(Collected data)
★ ★ ★
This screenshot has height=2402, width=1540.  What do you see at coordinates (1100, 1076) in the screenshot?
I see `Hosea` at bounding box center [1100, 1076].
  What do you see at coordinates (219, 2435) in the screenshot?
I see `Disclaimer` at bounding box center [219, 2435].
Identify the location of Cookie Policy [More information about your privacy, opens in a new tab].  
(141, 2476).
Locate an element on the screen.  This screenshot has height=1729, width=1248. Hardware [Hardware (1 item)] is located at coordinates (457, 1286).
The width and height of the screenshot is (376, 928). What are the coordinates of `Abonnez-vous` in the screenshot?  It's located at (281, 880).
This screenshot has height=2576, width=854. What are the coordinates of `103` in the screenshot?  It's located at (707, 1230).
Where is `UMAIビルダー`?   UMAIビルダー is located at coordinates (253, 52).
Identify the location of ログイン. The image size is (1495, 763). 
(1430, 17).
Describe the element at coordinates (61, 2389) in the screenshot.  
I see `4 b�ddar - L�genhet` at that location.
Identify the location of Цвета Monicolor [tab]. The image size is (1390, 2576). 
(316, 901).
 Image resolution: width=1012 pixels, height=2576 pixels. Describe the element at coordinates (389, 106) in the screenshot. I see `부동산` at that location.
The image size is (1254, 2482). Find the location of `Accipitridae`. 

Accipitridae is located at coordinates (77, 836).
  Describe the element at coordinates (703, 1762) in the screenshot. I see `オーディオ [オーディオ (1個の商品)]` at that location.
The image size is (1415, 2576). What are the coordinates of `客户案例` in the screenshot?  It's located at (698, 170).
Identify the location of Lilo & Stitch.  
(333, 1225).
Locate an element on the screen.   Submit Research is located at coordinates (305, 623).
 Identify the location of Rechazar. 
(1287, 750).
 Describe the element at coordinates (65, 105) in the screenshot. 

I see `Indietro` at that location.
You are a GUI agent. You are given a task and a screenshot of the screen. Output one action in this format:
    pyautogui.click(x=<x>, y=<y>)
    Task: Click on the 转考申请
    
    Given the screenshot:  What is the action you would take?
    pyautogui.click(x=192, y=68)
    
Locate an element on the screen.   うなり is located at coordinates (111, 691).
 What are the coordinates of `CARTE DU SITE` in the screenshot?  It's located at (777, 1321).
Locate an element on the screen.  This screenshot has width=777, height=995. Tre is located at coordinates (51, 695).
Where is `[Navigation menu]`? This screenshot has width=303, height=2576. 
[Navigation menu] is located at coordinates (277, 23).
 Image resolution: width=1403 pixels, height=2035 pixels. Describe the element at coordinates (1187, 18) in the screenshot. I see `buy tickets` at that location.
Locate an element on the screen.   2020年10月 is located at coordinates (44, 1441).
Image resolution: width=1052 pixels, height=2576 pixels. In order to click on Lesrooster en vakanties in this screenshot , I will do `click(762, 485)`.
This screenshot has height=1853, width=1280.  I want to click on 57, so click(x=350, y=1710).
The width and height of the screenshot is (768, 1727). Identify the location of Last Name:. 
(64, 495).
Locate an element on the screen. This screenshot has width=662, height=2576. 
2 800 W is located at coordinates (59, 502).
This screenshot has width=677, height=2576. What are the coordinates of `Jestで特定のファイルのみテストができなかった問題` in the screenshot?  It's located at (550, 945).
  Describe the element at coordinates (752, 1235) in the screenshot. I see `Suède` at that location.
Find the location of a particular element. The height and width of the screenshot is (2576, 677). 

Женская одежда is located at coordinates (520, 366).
★ ★ ★
▶ [Work order]: Print out all the entries above exactly.

▶ [Answer below]:
This screenshot has height=2402, width=1540.  What do you see at coordinates (1100, 1076) in the screenshot?
I see `Hosea` at bounding box center [1100, 1076].
  What do you see at coordinates (219, 2435) in the screenshot?
I see `Disclaimer` at bounding box center [219, 2435].
Identify the location of Cookie Policy [More information about your privacy, opens in a new tab].  
(141, 2476).
Locate an element on the screen.  This screenshot has height=1729, width=1248. Hardware [Hardware (1 item)] is located at coordinates (457, 1286).
The width and height of the screenshot is (376, 928). What are the coordinates of `Abonnez-vous` in the screenshot?  It's located at (281, 880).
This screenshot has height=2576, width=854. What are the coordinates of `103` in the screenshot?  It's located at (707, 1230).
Where is `UMAIビルダー`?   UMAIビルダー is located at coordinates (253, 52).
Identify the location of ログイン. The image size is (1495, 763). 
(1430, 17).
Describe the element at coordinates (61, 2389) in the screenshot.  
I see `4 b�ddar - L�genhet` at that location.
Identify the location of Цвета Monicolor [tab]. The image size is (1390, 2576). 
(316, 901).
 Image resolution: width=1012 pixels, height=2576 pixels. Describe the element at coordinates (389, 106) in the screenshot. I see `부동산` at that location.
The image size is (1254, 2482). Find the location of `Accipitridae`. 

Accipitridae is located at coordinates (77, 836).
  Describe the element at coordinates (703, 1762) in the screenshot. I see `オーディオ [オーディオ (1個の商品)]` at that location.
The image size is (1415, 2576). What are the coordinates of `客户案例` in the screenshot?  It's located at (698, 170).
Identify the location of Lilo & Stitch.  
(333, 1225).
Locate an element on the screen.   Submit Research is located at coordinates (305, 623).
 Identify the location of Rechazar. 
(1287, 750).
 Describe the element at coordinates (65, 105) in the screenshot. 

I see `Indietro` at that location.
You are a GUI agent. You are given a task and a screenshot of the screen. Output one action in this format:
    pyautogui.click(x=<x>, y=<y>)
    Task: Click on the 转考申请
    
    Given the screenshot:  What is the action you would take?
    pyautogui.click(x=192, y=68)
    
Locate an element on the screen.   うなり is located at coordinates (111, 691).
 What are the coordinates of `CARTE DU SITE` in the screenshot?  It's located at (777, 1321).
Locate an element on the screen.  This screenshot has width=777, height=995. Tre is located at coordinates (51, 695).
Where is `[Navigation menu]`? This screenshot has width=303, height=2576. 
[Navigation menu] is located at coordinates (277, 23).
 Image resolution: width=1403 pixels, height=2035 pixels. Describe the element at coordinates (1187, 18) in the screenshot. I see `buy tickets` at that location.
Locate an element on the screen.   2020年10月 is located at coordinates (44, 1441).
Image resolution: width=1052 pixels, height=2576 pixels. In order to click on Lesrooster en vakanties in this screenshot , I will do `click(762, 485)`.
This screenshot has height=1853, width=1280.  I want to click on 57, so click(x=350, y=1710).
The width and height of the screenshot is (768, 1727). Identify the location of Last Name:. 
(64, 495).
Locate an element on the screen. This screenshot has width=662, height=2576. 
2 800 W is located at coordinates (59, 502).
This screenshot has width=677, height=2576. What are the coordinates of `Jestで特定のファイルのみテストができなかった問題` in the screenshot?  It's located at (550, 945).
  Describe the element at coordinates (752, 1235) in the screenshot. I see `Suède` at that location.
Find the location of a particular element. The height and width of the screenshot is (2576, 677). 

Женская одежда is located at coordinates (520, 366).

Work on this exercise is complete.